Noise Suppression

Removes background noise from audio — file-based or real-time over a microphone stream. Powered by DeepFilterNet3, a state-of-the-art deep learning noise suppression model.

Live at voiceai.trouve.works/noise/.

Two operating modes

File-based denoising

Upload any audio file (WAV, MP3, OGG, FLAC, M4A, AAC, WebM, Opus, AIFF, WMA — 11+ formats)
Receive cleaned audio in your choice of output format (WAV, MP3, OGG, FLAC)
Upload limit: 50 MB per file
Preserves original sample rate by default

Real-time streaming denoising

Microphone connects through the browser
Audio streams to the server via WebSocket, gets denoised by DeepFilterNet3, and plays back clean audio in real time
Latency: ~150 ms (70 ms model inference + 80 ms jitter buffer)
Native 48 kHz processing — matches standard browser audio sample rates

Key capabilities

Feature	Details
Model	DeepFilterNet3 — GPU-accelerated, stateless processing
Input formats	11+ formats (anything ffmpeg supports)
Output formats	WAV, MP3, OGG, FLAC
Real-time latency	~150 ms end-to-end
Native sample rate	48 kHz
GPU acceleration	NVIDIA CUDA support
Stateless	No per-connection state; single model serves unlimited concurrent users

Project structure

NoiseSuppression/
├── backend/                          # FastAPI server (port 8060)
│   ├── main.py                       # App setup, CORS, lifespan, routers
│   ├── requirements.txt
│   ├── .env.example                  # Config template
│   ├── routers/
│   │   ├── file_processing.py        # POST /api/denoise/file
│   │   └── realtime.py               # WebSocket /ws/denoise
│   └── services/
│       ├── deepfilter_engine.py      # DeepFilterNet3 GPU inference wrapper
│       └── audio_converter.py        # Format conversion (pydub + soundfile)
├── frontend/                         # Next.js 15 UI (port 8061)
│   ├── app/page.tsx                  # Root page
│   ├── hooks/
│   │   ├── useFileDenoiser.ts        # File upload with XHR progress
│   │   ├── useRealtimeDenoiser.ts    # WebSocket + AudioWorklet
│   │   └── useAudioRecorder.ts       # Microphone recording
│   ├── components/
│   │   ├── NoiseSuppressor.tsx       # Root container
│   │   ├── file-mode/                # DropZone, RecorderPanel, WaveformViewer
│   │   └── realtime-mode/            # MicButton, LevelMeter
│   └── public/worklets/
│       └── pcm-processor.js          # AudioWorklet for playback buffering
└── realtime/                         # Standalone real-time-only UI (optional)

Backend architecture

Lifespan: DeepFilterNet3 model is loaded once at startup and shared across all requests.

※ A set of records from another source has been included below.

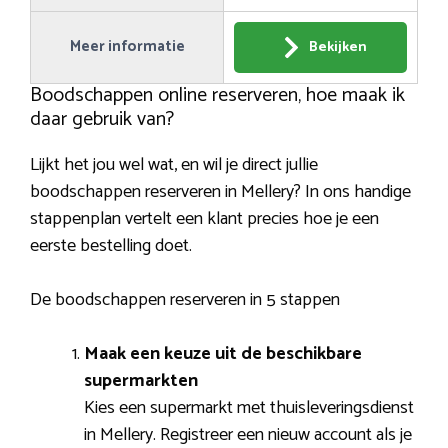
Meer informatie
Bekijken
Boodschappen online reserveren, hoe maak ik
daar gebruik van?
Lijkt het jou wel wat, en wil je direct jullie
boodschappen reserveren in Mellery? In ons handige
stappenplan vertelt een klant precies hoe je een
eerste bestelling doet.
De boodschappen reserveren in 5 stappen
Maak een keuze uit de beschikbare
supermarkten
Kies een supermarkt met thuisleveringsdienst
in Mellery. Registreer een nieuw account als je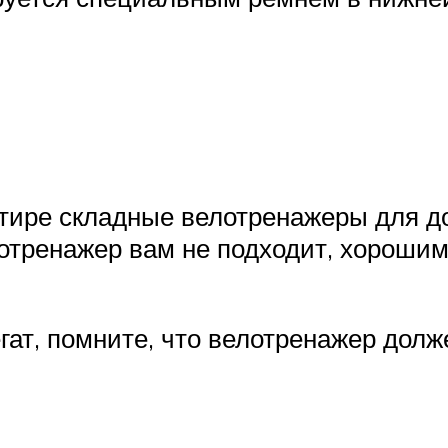
ире складные велотренажеры для до
отренажер вам не подходит, хороши
ат, помните, что велотренажер долж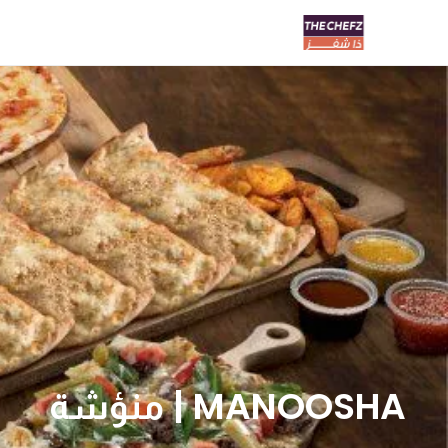
MANOOSHA | منؤشة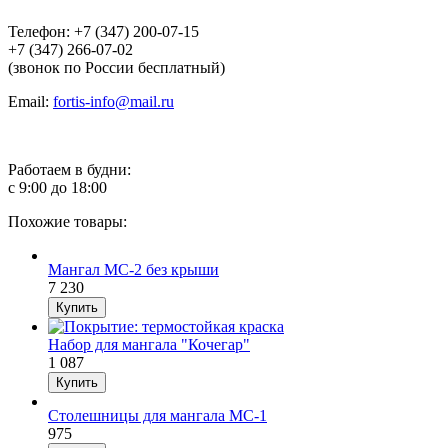
Телефон: +7 (347) 200-07-15
+7 (347) 266-07-02
(звонок по России бесплатный)
Email:
fortis-info@mail.ru
Работаем в будни:
с 9:00 до 18:00
Похожие товары:
Мангал МС-2 без крыши
7 230
Набор для мангала "Кочегар"
1 087
Столешницы для мангала МС-1
975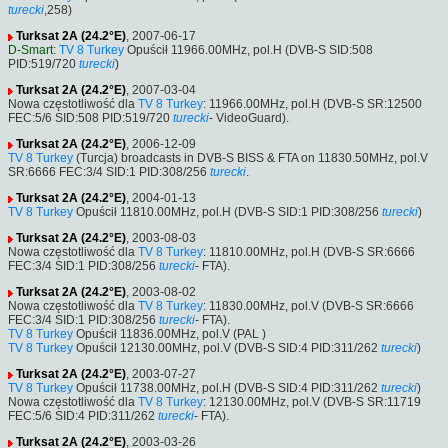
turecki
,258)
Turksat 2A (24.2°E)
, 2007-06-17
D-Smart
:
TV 8 Turkey
Opuścił 11966.00MHz, pol.H (DVB-S SID:508
PID:519/720
turecki
)
Turksat 2A (24.2°E)
, 2007-03-04
Nowa częstotliwość dla
TV 8 Turkey
: 11966.00MHz, pol.H (DVB-S SR:12500
FEC:5/6 SID:508 PID:519/720
turecki
- VideoGuard).
Turksat 2A (24.2°E)
, 2006-12-09
TV 8 Turkey
(Turcja) broadcasts in DVB-S BISS & FTA on 11830.50MHz, pol.V
SR:6666 FEC:3/4 SID:1 PID:308/256
turecki
.
Turksat 2A (24.2°E)
, 2004-01-13
TV 8 Turkey
Opuścił 11810.00MHz, pol.H (DVB-S SID:1 PID:308/256
turecki
)
Turksat 2A (24.2°E)
, 2003-08-03
Nowa częstotliwość dla
TV 8 Turkey
: 11810.00MHz, pol.H (DVB-S SR:6666
FEC:3/4 SID:1 PID:308/256
turecki
- FTA).
Turksat 2A (24.2°E)
, 2003-08-02
Nowa częstotliwość dla
TV 8 Turkey
: 11830.00MHz, pol.V (DVB-S SR:6666
FEC:3/4 SID:1 PID:308/256
turecki
- FTA).
TV 8 Turkey
Opuścił 11836.00MHz, pol.V (PAL )
TV 8 Turkey
Opuścił 12130.00MHz, pol.V (DVB-S SID:4 PID:311/262
turecki
)
Turksat 2A (24.2°E)
, 2003-07-27
TV 8 Turkey
Opuścił 11738.00MHz, pol.H (DVB-S SID:4 PID:311/262
turecki
)
Nowa częstotliwość dla
TV 8 Turkey
: 12130.00MHz, pol.V (DVB-S SR:11719
FEC:5/6 SID:4 PID:311/262
turecki
- FTA).
Turksat 2A (24.2°E)
, 2003-03-26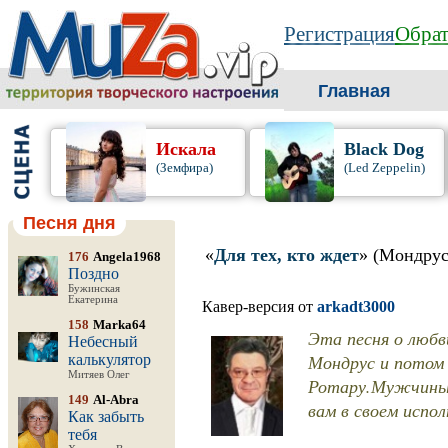
Регистрация
Обрат
Главная
Искала
Black Dog
(Земфира)
(Led Zeppelin)
Песня дня
«
Для тех, кто ждет
» (Мондрус
176
Angela1968
Поздно
Бужинская
Екатерина
Кавер-версия от
arkadt3000
158
Marka64
Эта песня о любв
Небесный
Мондрус и потом 
калькулятор
Митяев Олег
Ротару.Мужчины 
149
Al-Abra
вам в своем испол
Как забыть
тебя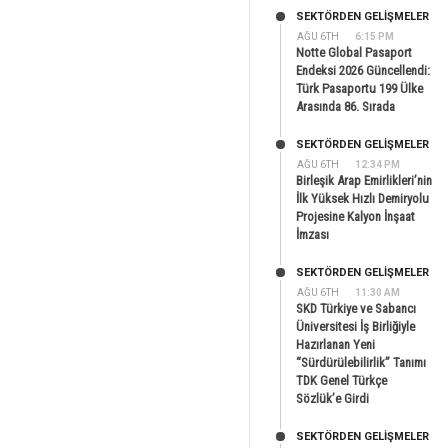
SEKTÖRDEN GELIŞMELER
AĞU 6TH
6:15 PM
Notte Global Pasaport
Endeksi 2026 Güncellendi:
Türk Pasaportu 199 Ülke
Arasında 86. Sırada
SEKTÖRDEN GELIŞMELER
AĞU 6TH
12:34 PM
Birleşik Arap Emirlikleri’nin
İlk Yüksek Hızlı Demiryolu
Projesine Kalyon İnşaat
İmzası
SEKTÖRDEN GELIŞMELER
AĞU 6TH
11:30 AM
SKD Türkiye ve Sabancı
Üniversitesi İş Birliğiyle
Hazırlanan Yeni
“Sürdürülebilirlik” Tanımı
TDK Genel Türkçe
Sözlük’e Girdi
SEKTÖRDEN GELIŞMELER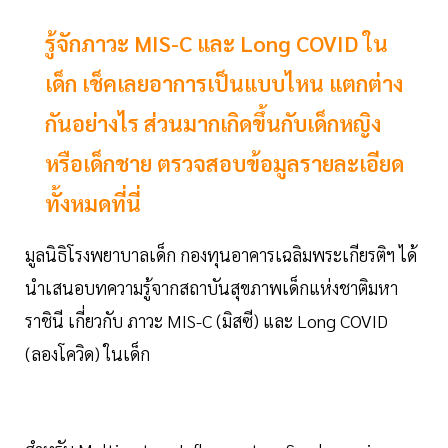
รู้จักภาวะ MIS-C และ Long COVID ใน
เด็ก เช็คเลยอาการเป็นแบบไหน แตกต่าง
กันอย่างไร ส่วนมากเกิดขึ้นกับเด็กหญิง
หรือเด็กชาย ตรวจสอบข้อมูลรายละเอียด
ทั้งหมดที่นี่
มูลนิธิโรงพยาบาลเด็ก กองทุนอาคารเฉลิมพระเกียรติฯ ได้
นำเสนอบทความรู้จากสถาบันสุขภาพเด็กแห่งชาติมหา
ราชินี เกี่ยวกับ ภาวะ MIS-C (มิสซี) และ Long COVID
(ลองโควิด) ในเด็ก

`DeepFilterEngine` (`services/deepfilter_engine.py`)

Wraps deepfilternet library (df.init_df(), df.enhance())
Model weights on GPU (~50 MB), audio tensors on CPU
Native sample rate: 48,000 Hz
Stateless: each chunk processed independently
Configurable GPU via GPU_DEVICE environment variable

`AudioConverter` (`services/audio_converter.py`)

Fast path: soundfile for WAV, FLAC, OGG, AIFF
Fallback: pydub + ffmpeg for any other format (MP3, M4A, AAC, WebM, etc.)
Handles resampling (librosa / scipy) to/from 48 kHz
Exports to WAV, MP3, OGG, FLAC

API reference

Base URL: https://voiceai.trouve.works/noise/api

File-based denoising

POST /api/denoise/file
Content-Type: multipart/form-data

Parameters:
  file: <audio file>           (required, max 50MB)
  output_format: "wav"         (wav | mp3 | ogg | flac, default: wav)
  restore_sample_rate: true    (bool, default: true — restore original SR)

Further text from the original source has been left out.